Traditional Stories



George Washington Hardman and his brother, Thomas, who lived in Roane County, were sympathizers with the South. James and Benjamin were sympathizers with the North. They got into a disagreement over the Civil War and didn't visit or speak until James's funeral in Ritchie County.

George W. Hardman was made a prisoner and led off on foot by officers mounted on his own horses by way of Harrisville and Glenville to Camp Chase, Ohio. Women of the Northern cause, who had been helped by him, rebelled because of his imprisonment and sent a petition urging that he be sent home, so he was sent home and the guard met with him on sealed order. When they got home the lieutenant broke the sealed order which directed the arrest of his captors who had taken him prisoner. A search of the neighboring communities did not find the infantry.
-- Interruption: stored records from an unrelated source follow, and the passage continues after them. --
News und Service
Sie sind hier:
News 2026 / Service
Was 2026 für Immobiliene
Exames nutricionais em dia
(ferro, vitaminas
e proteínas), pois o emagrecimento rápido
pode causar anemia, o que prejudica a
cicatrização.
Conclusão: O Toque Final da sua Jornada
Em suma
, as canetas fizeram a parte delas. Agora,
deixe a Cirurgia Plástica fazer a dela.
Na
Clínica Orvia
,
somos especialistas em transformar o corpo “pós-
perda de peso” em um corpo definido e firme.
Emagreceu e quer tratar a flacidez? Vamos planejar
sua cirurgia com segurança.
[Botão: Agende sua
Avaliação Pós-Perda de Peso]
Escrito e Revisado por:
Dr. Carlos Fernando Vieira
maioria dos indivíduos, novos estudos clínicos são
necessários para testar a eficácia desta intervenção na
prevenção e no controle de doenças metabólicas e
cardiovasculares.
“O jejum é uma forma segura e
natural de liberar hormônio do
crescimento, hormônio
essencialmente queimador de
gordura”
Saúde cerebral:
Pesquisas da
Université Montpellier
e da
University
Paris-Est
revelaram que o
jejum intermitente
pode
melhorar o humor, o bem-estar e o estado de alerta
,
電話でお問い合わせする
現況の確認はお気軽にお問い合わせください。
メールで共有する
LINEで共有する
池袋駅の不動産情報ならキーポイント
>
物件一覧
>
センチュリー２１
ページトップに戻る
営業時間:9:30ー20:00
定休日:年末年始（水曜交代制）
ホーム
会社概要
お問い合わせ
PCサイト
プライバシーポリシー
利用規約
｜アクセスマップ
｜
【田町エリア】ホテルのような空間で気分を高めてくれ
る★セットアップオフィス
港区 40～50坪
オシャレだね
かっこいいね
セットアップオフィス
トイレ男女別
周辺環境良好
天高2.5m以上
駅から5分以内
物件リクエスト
A Yankee company of almost one hundred men at about the noon hour, appeared on the graveyard point, opposite the residence (about three miles from Grantsville on Route 5, now Hardman Road, on bend of the river), and the captain of the company halted his men and ordered them to trim their guns with bayonets and this done, to charge, and this they did and found only grandmother (Rachel Goff Hardman) and the younger children, who witnessed this. The officer ordered his men to stack arms and found no men so gave orders to prepare dinner for company. Grandmother agreed if they wouldn't hurt the children. So she and her daughters fed the one hundred soldiers. They then ransacked the house and carried off every item they could use.